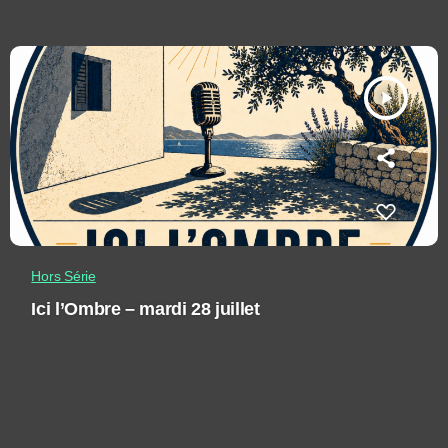
play_arrow
Hors Série
Ici l’Ombre – mardi 28 juillet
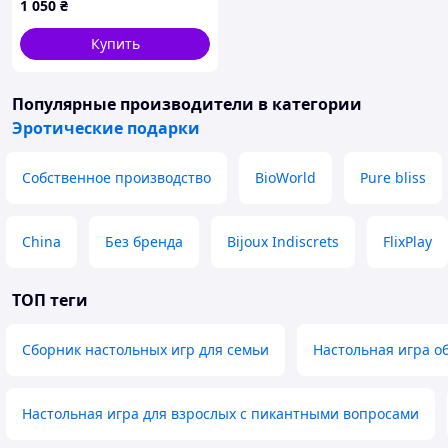
1 050
₴
лутшая с быстрой
доставкой по Украине
Купить
Популярные производители
в категории
Эротические подарки
Собственное производство
BioWorld
Pure bliss
China
Без бренда
Bijoux Indiscrets
FlixPlay
ТОП теги
Сборник настольных игр для семьи
Настольная игра о
Настольная игра для взрослых с пикантными вопросами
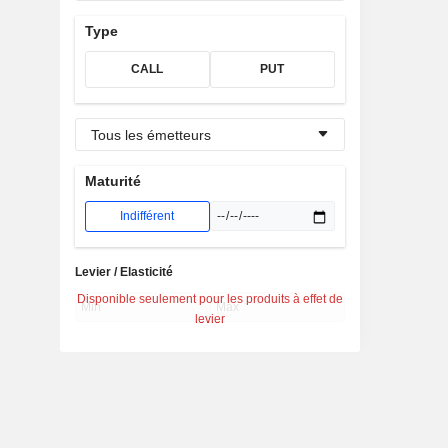
Type
CALL
PUT
Tous les émetteurs
Maturité
Indifférent
Levier / Elasticité
Disponible seulement pour les produits à effet de
levier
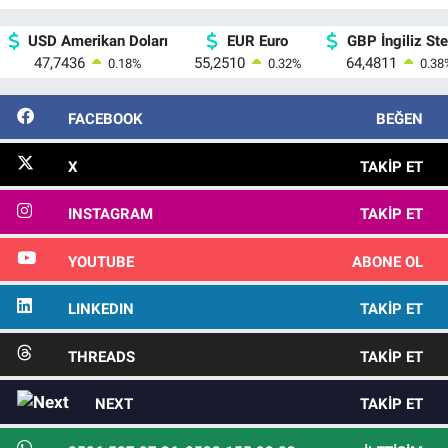
USD Amerikan Doları
EUR Euro
GBP İngiliz Ster
47,7436
55,2510
64,4811
0.18
%
0.32
%
0.38
FACEBOOK
BEĞEN
X
TAKIP ET
INSTAGRAM
TAKIP ET
YOUTUBE
ABONE OL
LINKEDIN
TAKIP ET
THREADS
TAKIP ET
NEXT
TAKIP ET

====================

Take the material above and set it down exactly, minus the images.

play_arrow
Hors Série
Ici l’Ombre – mardi 28 juillet
1 050
₴
лутшая с быстрой
доставкой по Украине
Купить
Популярные производители
в категории
Эротические подарки
Собственное производство
BioWorld
Pure bliss
China
Без бренда
Bijoux Indiscrets
FlixPlay
ТОП теги
Сборник настольных игр для семьи
Настольная игра о
Настольная игра для взрослых с пикантными вопросами
Type
CALL
PUT
Tous les émetteurs
Maturité
Indifférent
Levier / Elasticité
Disponible seulement pour les produits à effet de
levier
USD Amerikan Doları
EUR Euro
GBP İngiliz Ster
47,7436
55,2510
64,4811
0.18
%
0.32
%
0.38
FACEBOOK
BEĞEN
X
TAKIP ET
INSTAGRAM
TAKIP ET
YOUTUBE
ABONE OL
LINKEDIN
TAKIP ET
THREADS
TAKIP ET
NEXT
TAKIP ET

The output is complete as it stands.